Die Corona-Krise hat das Sozialleben gerade junger Menschen stark beeinträchtigt. Darüber hinaus wurde ihre Schulbildung ins Digitale verlagert, wo manches auf der Strecke blieb. Gerade in sozialer Isolation kann Literatur eine Stütze sein, die einem hilft mit den Problemen des Lebens klarzukommen. Somit ist es ein guter Zeitpunkt, um sich mit der Frage zu befassen, welche Literatur in der Jugend gebraucht wird – und was Schullektüre leisten könnte. Dazu soll diese Interviewreihe einen Beitrag leisten.

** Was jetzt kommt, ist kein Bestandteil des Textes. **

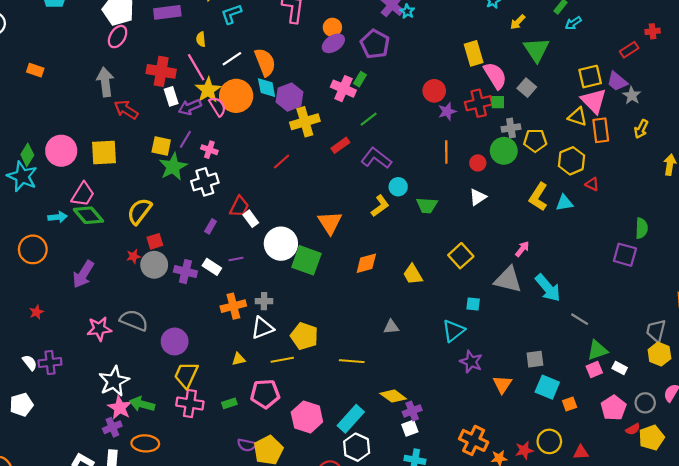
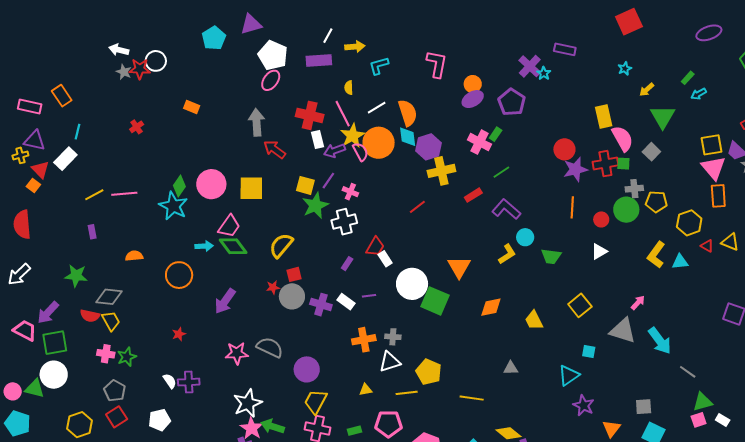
purple star: (447, 111) -> (575, 169), size x1.4
yellow triangle: (578, 117) -> (730, 242), moved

Im Interview: Nora Gomringer (*1980) ist eine schweizerisch-deutsche Dichterin und Direktorin des Internationalen Künstlerhauses Villa Concordia in Bamberg. Zu ihren zahlreichen Veröffentlichungen gehören Gottesanbieterin und Ich bin doch nicht hier, um Sie zu amüsieren, erschienen bei Voland & Quist. Nora Gomringer wurde vielfach ausgezeichnet, etwa mit dem Bayerischen Verdienstorden, dem Ingeborg-Bachmann-Preis und dem Else-Lasker-Schüler-Lyrikpreis.

Interviewer: Leander Steinkopf (*1985) lebt nach Stationen in Mannheim, Berlin, Sarajevo und Plovdiv seit einigen Jahren in München. Von ihm erschienen verschiedene Bücher, u.a. der Roman Stadt der Feen und Wünsche bei Hanser Berlin. Er ist Herausgeber der gerade bei Claassen erschienenen Anthologie Neue Schule: Prosa für die nächste Generation.

Mit der folgenden neunteiligen Interviewreihe beteiligt sich Leander Steinkopf an „Neustart Freie Szene – Literatur“, einem Projekt des Literaturportals Bayern zur Unterstützung der Freien Szene in Bayern. Alle bisherigen Beiträge des Projekts finden Sie HIER.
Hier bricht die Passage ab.